Notice: This is the first article in a five-part series dealing with the issue of data recovery. The titles of the full series are as follows:
Data Recovery - Know Your Computer Devices (This Article)
As the articles are published on this web-site over a period of time there is a possibility that an article that you wish to read may not yet be available on the site. If that is the case please check back and follow up the publication of the later titles as they will become available within a space of no more than 10 days.
Like death and taxes, fatal computer crashes are inevitable. Hard drive disks in computers and memory devices in mobiles, all have a limited life and will eventually suffer termination. No wonder references like blue death and brick phones are popular names to describe signs that these tools of communication are nearing the end of their life cycle.
There are now 3.77 billion internet users in the world which equal 50% of the world population and the number of cell phones in use actually exceeds the world population. Even if mobile phones are not used for Internet purposes they certainly have the capacity to collect data that can be lost and subsequently requires recovery. Off course, and merely as a matter of interest many consumers possess three or more data devices like laptops, tablets, and mobile phones. This series of five articles about lost data and the recovery of such information is aimed at the average joe who may be confused and lost when precious details are lost. It attempts to provide guidance on routes to consider in making a decision on the action that should be taken when info is wiped off appliances used on a daily basis.
The equipment in question range between desktop computers, laptop computers, tablets and mobile phones. Some debate exists about the future survival of desktop computers and their principal disadvantage of being useful only at a fixed point. Truth is that desktops remain the instrument of choice when it comes to large and complex operations and I agree with the view that they will remain part of the computer revolution that has come to rule our lives since the 1950's at an accelerating pace. This article will not deal with data recovery for desktop computers as larger organizations that use them usually have their own computer experts. Much of the material in this article can, however, be applied to desktop equipment.
The first thing that should be understood about any equipment provided with memory is that there are two platforms which form the basis of the operation of a computer resource. Apple produces only Mac computers while most other laptops manufacturers use Windows as the basic program. As these two systems are not always compatible their files are different, and solutions to problems experienced are, computer specific. In the mobile industry, these different platforms are referred to as iOS and Android. When a search is conducted on the Internet or an inquiry is made with an agent at a service provider the disclosure of the basic type of a device would be an important component in getting the help applicable to the relevant apparatus. The iOS platform is supplied by Apple with their iMac computers, iPad tablets, and iPhones. The good name of Apple combines with a secure and reliable platform which is somewhat hampered by the fact that it is to a large degree a closed system under strict control of the developer. It lacks the flexibility the Google's Android operating system provides. The latter opens the way for the more technically minded and the younger generation to adapt and personalize the various applications available. The Windows operating system improved its applicable programs over many years and is the most widely used system for Android equipment.
Another requirement to find the relevant solutions is for owners to know the basic components of the devices possessed. For the non-technically minded there are distinct features of a computer that can be observed immediately.
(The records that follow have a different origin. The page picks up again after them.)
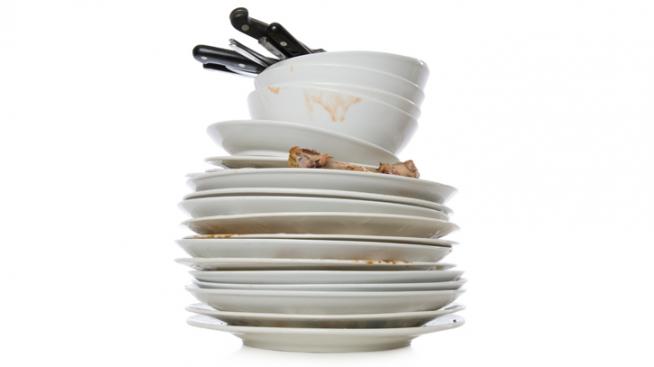 This screenshot has height=367, width=654. In order to click on utensils in this screenshot , I will do `click(276, 35)`, `click(247, 23)`, `click(269, 48)`, `click(250, 51)`, `click(229, 59)`, `click(233, 73)`. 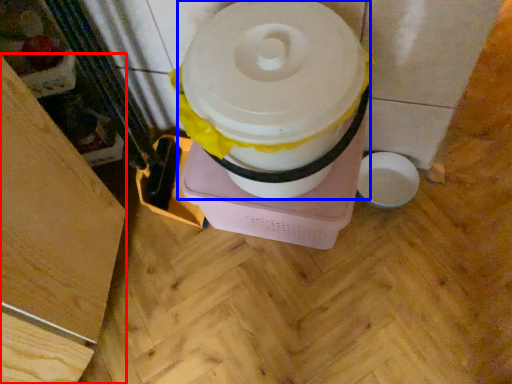 Question: Which point is further to the camera, wood (highlighted by a red box) or toilet paper (highlighted by a blue box)?

Choices:
 (A) wood
 (B) toilet paper

Answer: (B) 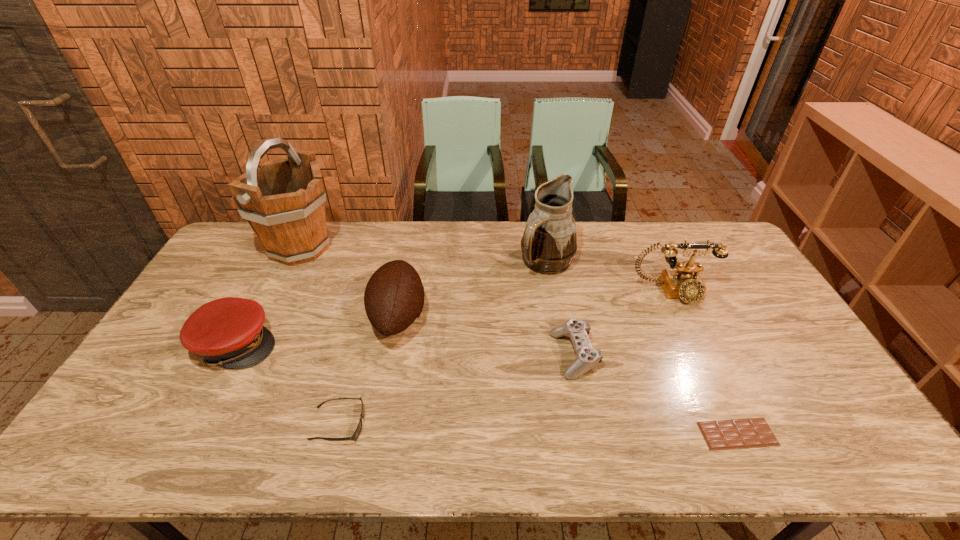 Image resolution: width=960 pixels, height=540 pixels. In the image, there is a desktop. What are the coordinates of `free space at the near right corner` in the screenshot? It's located at (856, 431).

Where is `vacant area that lies between the pitcher and the football`? Image resolution: width=960 pixels, height=540 pixels. vacant area that lies between the pitcher and the football is located at coordinates click(472, 289).

Identify the location of vacant space that's between the chocolate bar and the third shortest object. (656, 394).

Image resolution: width=960 pixels, height=540 pixels. Identify the location of empty space between the tallest object and the cap. coord(269,296).

You are a GUI agent. You are given a task and a screenshot of the screen. Output one action in this format:
    pyautogui.click(x=<x>, y=<y>)
    Task: Click on the vacant area that lies between the bucket and the second shortest object
    This screenshot has height=540, width=960.
    Given the screenshot: What is the action you would take?
    pyautogui.click(x=320, y=336)

Image resolution: width=960 pixels, height=540 pixels. In order to click on vacant area that lies between the football and the bucket in this screenshot , I will do `click(349, 282)`.

I want to click on vacant space that is in between the sunglasses and the pitcher, so click(443, 343).

Where is `unoccupied position between the chocolate bar and the cap`? unoccupied position between the chocolate bar and the cap is located at coordinates (487, 389).

The height and width of the screenshot is (540, 960). Identify the location of free space that is in between the second shortest object and the tallest object. point(320,336).

Identify the location of free space between the tallest object and the second shortest object. (320, 336). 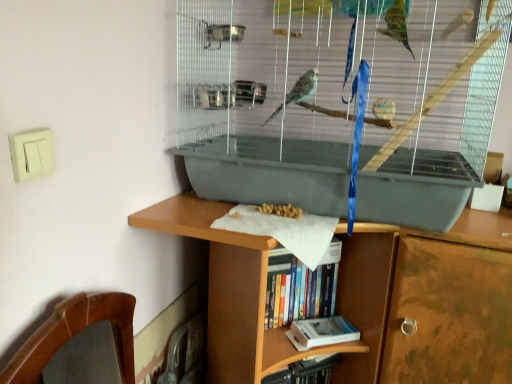 Question: In which direction should I rotate to look at hardcover book at center, the second book positioned from the bottom?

The casing of the computer, the keyboard, and the screen are all observable. Look around the sides of the machine and you will find openings called ports where the electrical power can be fed into the machine when battery charging is required, or where other equipment can be connected to the laptop like an external hard drive or a special port to connect to when the downloading of photos from a camera is the required function. The term USB is used to describe these ports as in USB ports. There may also be speakers, a microphone, a camera and cards to deal with video and sound. Although the latter is fairly easy to comprehend things may become increasingly confusing as references are made to the motherboard, CPU, Ram, and CD-ROM. Unfortunately, you are not going to be able to make decisions about data recovery if you do not take note of these components and what they do. Here is a brief explanation:
Over time the component parts of laptops were integrated meaning that the parts were made less doing more work at the same time and becoming more complex.
Tablets have lesser functions than laptops and therefore the constituting parts are also less in terms of size, number, and complexity. They have enough Rams or memory to perform basic tasks. There is likewise a processor that uses less energy than the laptop and therefore can be used for a longer time before recharge is required. The hard drive is much smaller but is capable of doing small tasks that may be required on a daily basis with ease, like a GPS system.
Mobile phones are somewhat different. Many of the parts installed in a mobile are used to pick up signals like audio and radio waves and in addition to create frequency. A Rom tool loads the operating program onto the mobile. Ram sends and receives commands from the operating program on the phone. Similar to the other devices already dealt with, the Processor controls all sections of the phone. For data storage, all mobile phones use drives similar to Solid State Drives yet another component that one must take note of.
So, when these terms are bandied about by an expert there is no reason to be scared or shy to ask for clarification. The decision to make an attempt to recover data is too crucial to take without a full understanding of the consequences and the issues involved.